Prompt:
Starting from the first line, transcribe the whole listing exactly.

Supplied entries:
************

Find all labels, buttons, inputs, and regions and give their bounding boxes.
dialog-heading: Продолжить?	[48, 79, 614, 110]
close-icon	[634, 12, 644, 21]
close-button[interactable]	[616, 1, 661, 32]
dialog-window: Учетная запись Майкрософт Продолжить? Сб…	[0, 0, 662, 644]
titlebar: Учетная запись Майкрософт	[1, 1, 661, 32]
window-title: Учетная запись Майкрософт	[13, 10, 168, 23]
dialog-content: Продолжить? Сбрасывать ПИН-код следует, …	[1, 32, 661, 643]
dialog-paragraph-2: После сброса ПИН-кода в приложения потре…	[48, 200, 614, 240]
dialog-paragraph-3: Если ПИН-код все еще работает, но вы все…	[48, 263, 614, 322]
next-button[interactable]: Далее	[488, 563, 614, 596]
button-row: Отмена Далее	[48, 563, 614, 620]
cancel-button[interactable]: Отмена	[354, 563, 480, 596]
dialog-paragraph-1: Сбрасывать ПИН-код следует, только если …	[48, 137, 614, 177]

************

Answer to this problem:
Find all labels, buttons, inputs, and regions and give their bounding boxes.
dialog-heading: Продолжить?	[48, 79, 614, 110]
close-icon	[634, 12, 644, 21]
close-button[interactable]	[616, 1, 661, 32]
dialog-window: Учетная запись Майкрософт Продолжить? Сб…	[0, 0, 662, 644]
titlebar: Учетная запись Майкрософт	[1, 1, 661, 32]
window-title: Учетная запись Майкрософт	[13, 10, 168, 23]
dialog-content: Продолжить? Сбрасывать ПИН-код следует, …	[1, 32, 661, 643]
dialog-paragraph-2: После сброса ПИН-кода в приложения потре…	[48, 200, 614, 240]
dialog-paragraph-3: Если ПИН-код все еще работает, но вы все…	[48, 263, 614, 322]
next-button[interactable]: Далее	[488, 563, 614, 596]
button-row: Отмена Далее	[48, 563, 614, 620]
cancel-button[interactable]: Отмена	[354, 563, 480, 596]
dialog-paragraph-1: Сбрасывать ПИН-код следует, только если …	[48, 137, 614, 177]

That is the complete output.